Aim of the exercise: Determine how many lines below hold the string "articles". Reply with the number alone.

Input data:
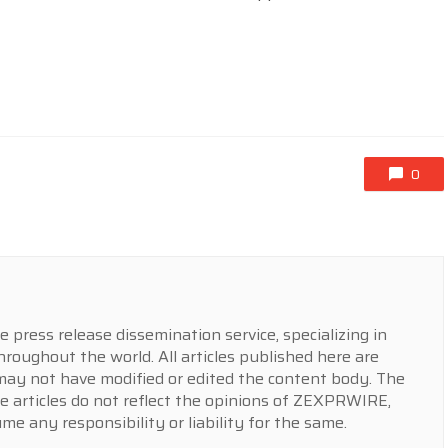
0
press release dissemination service, specializing in
hroughout the world. All articles published here are
y not have modified or edited the content body. The
e articles do not reflect the opinions of ZEXPRWIRE,
 any responsibility or liability for the same.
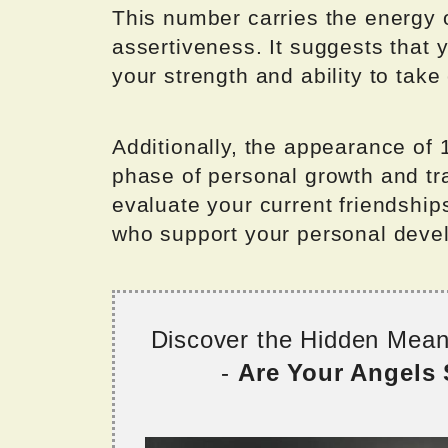
This number carries the energy 
assertiveness. It suggests that 
your strength and ability to take
Additionally, the appearance of 
phase of personal growth and tra
evaluate your current friendship
who support your personal deve
Discover the Hidden Mea
-
Are Your Angels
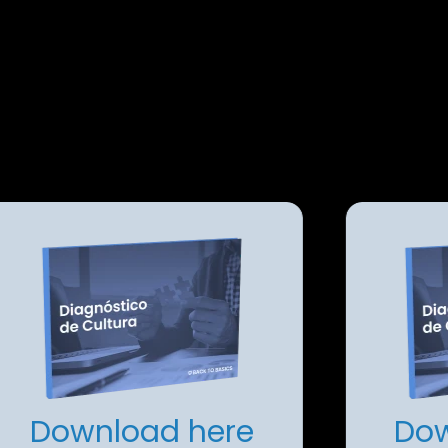
Download here
Dow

Solution to the exercise: 2